##### RECORDS FOR THE TASK #####

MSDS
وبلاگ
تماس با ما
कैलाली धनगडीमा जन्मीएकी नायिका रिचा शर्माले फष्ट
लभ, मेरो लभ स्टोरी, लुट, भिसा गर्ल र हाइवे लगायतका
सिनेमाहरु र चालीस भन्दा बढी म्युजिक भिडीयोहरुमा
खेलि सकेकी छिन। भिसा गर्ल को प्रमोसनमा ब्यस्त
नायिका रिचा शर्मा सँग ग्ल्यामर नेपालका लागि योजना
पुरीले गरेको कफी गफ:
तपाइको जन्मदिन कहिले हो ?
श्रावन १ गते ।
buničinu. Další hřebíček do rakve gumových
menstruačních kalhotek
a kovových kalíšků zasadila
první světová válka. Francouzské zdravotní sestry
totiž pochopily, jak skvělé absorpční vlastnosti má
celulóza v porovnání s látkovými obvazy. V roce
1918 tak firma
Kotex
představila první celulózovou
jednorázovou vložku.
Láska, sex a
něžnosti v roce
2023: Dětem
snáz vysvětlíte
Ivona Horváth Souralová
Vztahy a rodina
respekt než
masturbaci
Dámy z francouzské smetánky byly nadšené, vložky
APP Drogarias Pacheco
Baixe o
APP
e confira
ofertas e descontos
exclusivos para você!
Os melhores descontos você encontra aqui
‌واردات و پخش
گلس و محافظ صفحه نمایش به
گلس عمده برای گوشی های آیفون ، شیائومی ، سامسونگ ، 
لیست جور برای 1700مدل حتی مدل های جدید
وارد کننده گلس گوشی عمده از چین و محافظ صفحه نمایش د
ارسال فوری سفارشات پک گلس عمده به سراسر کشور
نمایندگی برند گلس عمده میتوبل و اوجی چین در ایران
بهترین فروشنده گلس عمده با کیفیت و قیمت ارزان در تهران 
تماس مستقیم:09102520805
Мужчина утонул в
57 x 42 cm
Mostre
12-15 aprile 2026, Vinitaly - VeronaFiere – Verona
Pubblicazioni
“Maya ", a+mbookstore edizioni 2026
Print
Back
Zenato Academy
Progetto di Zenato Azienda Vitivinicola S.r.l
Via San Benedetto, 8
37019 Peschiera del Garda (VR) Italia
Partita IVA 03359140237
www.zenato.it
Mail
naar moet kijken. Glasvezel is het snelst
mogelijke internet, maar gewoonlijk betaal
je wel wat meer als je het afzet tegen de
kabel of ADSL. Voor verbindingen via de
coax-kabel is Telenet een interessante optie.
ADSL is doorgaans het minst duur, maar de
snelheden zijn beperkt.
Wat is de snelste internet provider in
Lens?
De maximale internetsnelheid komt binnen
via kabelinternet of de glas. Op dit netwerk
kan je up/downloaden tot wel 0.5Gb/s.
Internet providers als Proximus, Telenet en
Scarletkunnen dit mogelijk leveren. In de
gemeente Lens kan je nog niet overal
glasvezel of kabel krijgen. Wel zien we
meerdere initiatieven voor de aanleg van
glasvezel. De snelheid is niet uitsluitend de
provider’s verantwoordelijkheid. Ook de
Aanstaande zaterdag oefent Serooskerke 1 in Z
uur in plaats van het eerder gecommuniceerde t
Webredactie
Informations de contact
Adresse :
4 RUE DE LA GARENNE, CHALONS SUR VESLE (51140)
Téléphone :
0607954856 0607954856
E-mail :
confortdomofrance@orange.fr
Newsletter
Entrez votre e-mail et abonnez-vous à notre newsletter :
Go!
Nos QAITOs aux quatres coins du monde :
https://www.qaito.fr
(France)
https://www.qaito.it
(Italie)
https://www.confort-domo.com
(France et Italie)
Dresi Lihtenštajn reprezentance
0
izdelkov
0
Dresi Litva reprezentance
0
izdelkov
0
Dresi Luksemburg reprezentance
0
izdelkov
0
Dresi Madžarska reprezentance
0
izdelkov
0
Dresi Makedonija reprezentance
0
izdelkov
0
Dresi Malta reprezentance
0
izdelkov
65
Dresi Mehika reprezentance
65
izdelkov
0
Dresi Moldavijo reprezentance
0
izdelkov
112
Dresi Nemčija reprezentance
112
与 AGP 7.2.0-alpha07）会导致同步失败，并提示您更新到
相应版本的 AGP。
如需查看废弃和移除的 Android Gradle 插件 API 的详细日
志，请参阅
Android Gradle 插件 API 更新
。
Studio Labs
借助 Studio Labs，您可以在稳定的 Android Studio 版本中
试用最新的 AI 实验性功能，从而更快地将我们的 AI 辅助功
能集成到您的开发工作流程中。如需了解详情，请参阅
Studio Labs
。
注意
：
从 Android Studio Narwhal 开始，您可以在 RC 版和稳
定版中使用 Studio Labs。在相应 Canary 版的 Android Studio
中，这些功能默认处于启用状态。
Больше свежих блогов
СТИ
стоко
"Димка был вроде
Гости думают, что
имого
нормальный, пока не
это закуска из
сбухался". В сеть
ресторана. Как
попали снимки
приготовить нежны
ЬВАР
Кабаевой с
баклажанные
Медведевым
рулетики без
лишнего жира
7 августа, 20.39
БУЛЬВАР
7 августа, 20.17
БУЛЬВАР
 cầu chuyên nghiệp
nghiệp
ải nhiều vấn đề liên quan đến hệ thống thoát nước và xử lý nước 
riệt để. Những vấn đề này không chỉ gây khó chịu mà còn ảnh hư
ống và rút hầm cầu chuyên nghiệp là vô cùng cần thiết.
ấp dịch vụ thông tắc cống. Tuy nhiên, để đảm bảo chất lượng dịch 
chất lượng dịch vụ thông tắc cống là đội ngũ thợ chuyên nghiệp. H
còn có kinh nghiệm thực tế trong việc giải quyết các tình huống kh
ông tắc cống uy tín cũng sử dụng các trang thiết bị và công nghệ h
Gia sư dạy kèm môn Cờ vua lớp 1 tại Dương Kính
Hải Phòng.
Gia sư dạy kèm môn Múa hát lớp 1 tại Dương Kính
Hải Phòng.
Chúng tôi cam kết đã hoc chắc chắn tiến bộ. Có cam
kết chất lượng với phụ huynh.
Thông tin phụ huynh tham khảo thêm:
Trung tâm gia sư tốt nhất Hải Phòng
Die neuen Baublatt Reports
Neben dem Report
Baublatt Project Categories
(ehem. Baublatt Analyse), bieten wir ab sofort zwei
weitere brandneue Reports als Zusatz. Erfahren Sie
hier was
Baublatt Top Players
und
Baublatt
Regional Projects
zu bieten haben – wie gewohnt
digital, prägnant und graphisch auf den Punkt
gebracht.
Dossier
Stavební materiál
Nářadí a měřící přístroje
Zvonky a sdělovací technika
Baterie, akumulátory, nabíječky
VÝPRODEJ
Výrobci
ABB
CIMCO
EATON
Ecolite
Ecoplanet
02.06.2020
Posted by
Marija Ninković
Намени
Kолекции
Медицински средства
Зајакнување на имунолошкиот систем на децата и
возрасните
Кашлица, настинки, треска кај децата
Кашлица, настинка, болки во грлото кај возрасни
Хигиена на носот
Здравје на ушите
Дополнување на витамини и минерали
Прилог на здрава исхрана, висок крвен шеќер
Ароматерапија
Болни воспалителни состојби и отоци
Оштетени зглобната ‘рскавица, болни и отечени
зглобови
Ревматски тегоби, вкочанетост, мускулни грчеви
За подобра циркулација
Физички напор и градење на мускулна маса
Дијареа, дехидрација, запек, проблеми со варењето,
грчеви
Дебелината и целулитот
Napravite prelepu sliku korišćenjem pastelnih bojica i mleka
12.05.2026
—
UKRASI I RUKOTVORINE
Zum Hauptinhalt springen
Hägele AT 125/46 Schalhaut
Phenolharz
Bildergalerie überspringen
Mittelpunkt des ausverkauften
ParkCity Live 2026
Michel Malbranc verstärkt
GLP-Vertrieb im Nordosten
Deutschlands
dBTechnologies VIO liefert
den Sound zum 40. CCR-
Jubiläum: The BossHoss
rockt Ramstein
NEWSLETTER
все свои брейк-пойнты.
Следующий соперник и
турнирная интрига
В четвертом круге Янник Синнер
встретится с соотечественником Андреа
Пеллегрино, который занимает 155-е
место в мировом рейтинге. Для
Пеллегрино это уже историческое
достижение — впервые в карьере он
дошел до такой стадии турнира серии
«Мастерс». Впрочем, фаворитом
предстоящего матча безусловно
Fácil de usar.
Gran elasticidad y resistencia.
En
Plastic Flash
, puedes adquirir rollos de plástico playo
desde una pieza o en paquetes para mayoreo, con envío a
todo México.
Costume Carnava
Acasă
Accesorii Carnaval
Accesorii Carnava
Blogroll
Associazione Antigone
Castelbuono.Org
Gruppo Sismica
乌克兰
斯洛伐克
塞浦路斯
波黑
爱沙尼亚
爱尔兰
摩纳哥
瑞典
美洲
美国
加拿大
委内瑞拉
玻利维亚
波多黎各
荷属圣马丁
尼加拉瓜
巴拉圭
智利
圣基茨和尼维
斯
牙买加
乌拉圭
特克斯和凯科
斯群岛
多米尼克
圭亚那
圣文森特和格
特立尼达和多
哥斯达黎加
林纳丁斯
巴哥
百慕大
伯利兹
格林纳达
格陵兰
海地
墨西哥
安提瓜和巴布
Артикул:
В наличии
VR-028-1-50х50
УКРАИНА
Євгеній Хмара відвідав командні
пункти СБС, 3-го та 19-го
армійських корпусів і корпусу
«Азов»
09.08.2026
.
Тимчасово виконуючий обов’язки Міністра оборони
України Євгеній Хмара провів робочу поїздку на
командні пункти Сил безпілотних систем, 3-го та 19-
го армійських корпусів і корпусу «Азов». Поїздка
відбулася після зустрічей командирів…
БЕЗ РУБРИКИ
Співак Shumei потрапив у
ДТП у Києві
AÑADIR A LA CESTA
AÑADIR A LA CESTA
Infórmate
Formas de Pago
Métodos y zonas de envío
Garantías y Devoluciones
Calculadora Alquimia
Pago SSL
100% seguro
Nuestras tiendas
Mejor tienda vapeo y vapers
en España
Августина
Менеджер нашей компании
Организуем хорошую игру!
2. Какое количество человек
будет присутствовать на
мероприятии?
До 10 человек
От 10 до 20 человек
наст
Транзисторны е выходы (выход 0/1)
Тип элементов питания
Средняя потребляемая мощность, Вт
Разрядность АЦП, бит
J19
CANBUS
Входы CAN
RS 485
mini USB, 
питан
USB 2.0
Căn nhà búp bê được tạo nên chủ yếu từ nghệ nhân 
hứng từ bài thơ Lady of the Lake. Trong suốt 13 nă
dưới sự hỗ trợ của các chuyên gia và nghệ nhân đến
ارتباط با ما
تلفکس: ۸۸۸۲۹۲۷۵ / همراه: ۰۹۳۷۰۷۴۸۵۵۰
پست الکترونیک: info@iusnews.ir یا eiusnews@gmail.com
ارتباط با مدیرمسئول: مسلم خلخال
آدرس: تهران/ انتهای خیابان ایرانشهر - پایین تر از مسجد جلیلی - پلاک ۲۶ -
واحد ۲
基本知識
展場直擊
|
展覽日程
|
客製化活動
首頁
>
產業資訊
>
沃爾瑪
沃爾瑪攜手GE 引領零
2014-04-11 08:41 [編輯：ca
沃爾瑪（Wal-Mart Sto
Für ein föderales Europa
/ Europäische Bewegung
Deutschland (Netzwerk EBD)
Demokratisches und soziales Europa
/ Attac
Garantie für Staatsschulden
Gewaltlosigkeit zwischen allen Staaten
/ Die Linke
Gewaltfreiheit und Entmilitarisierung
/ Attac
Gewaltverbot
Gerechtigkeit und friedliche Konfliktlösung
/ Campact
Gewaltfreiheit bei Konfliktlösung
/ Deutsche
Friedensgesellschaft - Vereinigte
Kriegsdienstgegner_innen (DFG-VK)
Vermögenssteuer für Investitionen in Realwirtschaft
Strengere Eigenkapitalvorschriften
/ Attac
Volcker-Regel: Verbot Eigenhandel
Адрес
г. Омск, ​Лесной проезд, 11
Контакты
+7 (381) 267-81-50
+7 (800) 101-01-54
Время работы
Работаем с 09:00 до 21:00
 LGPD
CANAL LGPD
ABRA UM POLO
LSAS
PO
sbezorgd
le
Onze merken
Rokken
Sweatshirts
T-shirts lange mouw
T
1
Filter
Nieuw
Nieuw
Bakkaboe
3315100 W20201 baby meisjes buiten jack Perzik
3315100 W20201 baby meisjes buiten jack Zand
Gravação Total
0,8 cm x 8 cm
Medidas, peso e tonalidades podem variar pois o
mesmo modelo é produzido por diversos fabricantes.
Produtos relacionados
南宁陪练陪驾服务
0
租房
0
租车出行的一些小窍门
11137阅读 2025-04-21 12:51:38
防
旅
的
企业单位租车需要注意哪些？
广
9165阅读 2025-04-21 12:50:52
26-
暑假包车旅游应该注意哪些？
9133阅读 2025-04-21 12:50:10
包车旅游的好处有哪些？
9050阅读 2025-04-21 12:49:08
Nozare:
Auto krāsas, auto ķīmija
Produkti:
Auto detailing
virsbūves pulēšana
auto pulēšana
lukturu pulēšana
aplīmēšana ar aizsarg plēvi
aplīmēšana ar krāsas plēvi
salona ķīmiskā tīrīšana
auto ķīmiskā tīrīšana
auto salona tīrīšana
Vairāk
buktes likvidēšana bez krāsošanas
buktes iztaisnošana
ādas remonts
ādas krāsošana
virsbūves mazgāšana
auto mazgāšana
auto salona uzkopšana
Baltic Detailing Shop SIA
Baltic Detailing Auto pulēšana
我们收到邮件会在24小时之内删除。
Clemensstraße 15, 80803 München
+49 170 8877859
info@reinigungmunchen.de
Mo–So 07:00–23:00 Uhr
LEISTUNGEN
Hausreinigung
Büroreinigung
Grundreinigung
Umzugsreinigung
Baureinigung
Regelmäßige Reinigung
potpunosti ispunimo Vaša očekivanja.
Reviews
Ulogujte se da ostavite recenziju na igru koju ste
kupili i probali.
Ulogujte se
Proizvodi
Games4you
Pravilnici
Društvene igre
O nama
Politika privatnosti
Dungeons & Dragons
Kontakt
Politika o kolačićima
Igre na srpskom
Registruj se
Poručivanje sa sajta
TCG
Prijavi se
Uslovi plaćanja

#####

## AIM OF THE TASK
Output exactly the lines of the data that run from the one containing "Gravação Total" to the very last line, and no others.

## WRITTEN SOLUTION
Gravação Total
0,8 cm x 8 cm
Medidas, peso e tonalidades podem variar pois o
mesmo modelo é produzido por diversos fabricantes.
Produtos relacionados
南宁陪练陪驾服务
0
租房
0
租车出行的一些小窍门
11137阅读 2025-04-21 12:51:38
防
旅
的
企业单位租车需要注意哪些？
广
9165阅读 2025-04-21 12:50:52
26-
暑假包车旅游应该注意哪些？
9133阅读 2025-04-21 12:50:10
包车旅游的好处有哪些？
9050阅读 2025-04-21 12:49:08
Nozare:
Auto krāsas, auto ķīmija
Produkti:
Auto detailing
virsbūves pulēšana
auto pulēšana
lukturu pulēšana
aplīmēšana ar aizsarg plēvi
aplīmēšana ar krāsas plēvi
salona ķīmiskā tīrīšana
auto ķīmiskā tīrīšana
auto salona tīrīšana
Vairāk
buktes likvidēšana bez krāsošanas
buktes iztaisnošana
ādas remonts
ādas krāsošana
virsbūves mazgāšana
auto mazgāšana
auto salona uzkopšana
Baltic Detailing Shop SIA
Baltic Detailing Auto pulēšana
我们收到邮件会在24小时之内删除。
Clemensstraße 15, 80803 München
+49 170 8877859
info@reinigungmunchen.de
Mo–So 07:00–23:00 Uhr
LEISTUNGEN
Hausreinigung
Büroreinigung
Grundreinigung
Umzugsreinigung
Baureinigung
Regelmäßige Reinigung
potpunosti ispunimo Vaša očekivanja.
Reviews
Ulogujte se da ostavite recenziju na igru koju ste
kupili i probali.
Ulogujte se
Proizvodi
Games4you
Pravilnici
Društvene igre
O nama
Politika privatnosti
Dungeons & Dragons
Kontakt
Politika o kolačićima
Igre na srpskom
Registruj se
Poručivanje sa sajta
TCG
Prijavi se
Uslovi plaćanja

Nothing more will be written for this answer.